I don’t even know his name . . . just that the number of times Mama spoke about him and Imogen I could count on one hand. It made her sad, talking about the past and how things used to be. I can’t imagine losing your husband and your first child would be something you’d want to bring up more than you had to. Seeing her blue eyes turn glassy as she struggled to keep her composure always tore me up, so after a while, I stopped asking.

Their bodies are buried out back, their graves marked by a weeping willow tree and a bed of red impatiens that Mama plants every spring because they were Imogen’s favorites.

All I really know about them is that Daddy had auburn hair and a big laugh and Imogen looked just like me.

“You could’ve been twins,” Mama always told me. “Spitting image of your big sister.”

The stranger groans, rising and letting Sage go. She falls to the floor, then scrambles across the room and back into my arms.

“I’ve been walking these woods for days,” he says. “I’m tired, and I don’t have much patience left. Now, I don’t want to snap on you girls or do something I’ll regret in the morning, so I’m going to let you get to bed, and we’ll try this again when the sun comes up.”

Sage glances up at me, and I try to steady my breath so I can calm down.

He dims the kerosene light until the flame dies down and then shoves his gun into the waist of his pants before ambling across the cabin toward Mama’s bed. Wrapping his meaty hands around the footboard, he begins to shove his body weight against it. The wood spindles screech against the floor as the bed slides forward, and he grunts with each push.

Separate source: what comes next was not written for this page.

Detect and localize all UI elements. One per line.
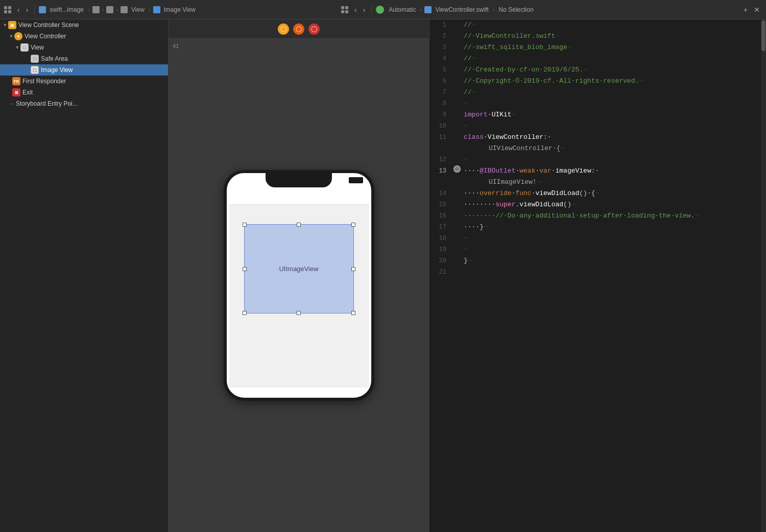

I don’t ask what he’s doing.

I already know.

By the time he’s finished, the bed is pushed up against the door—our only way out save for a couple of small windows. As soon as the bed is positioned where he wants it, the man kicks off his boots and unbuttons his flannel shirt. A moment later, he’s under one of Mama’s quilts, wasting no time getting cozied up.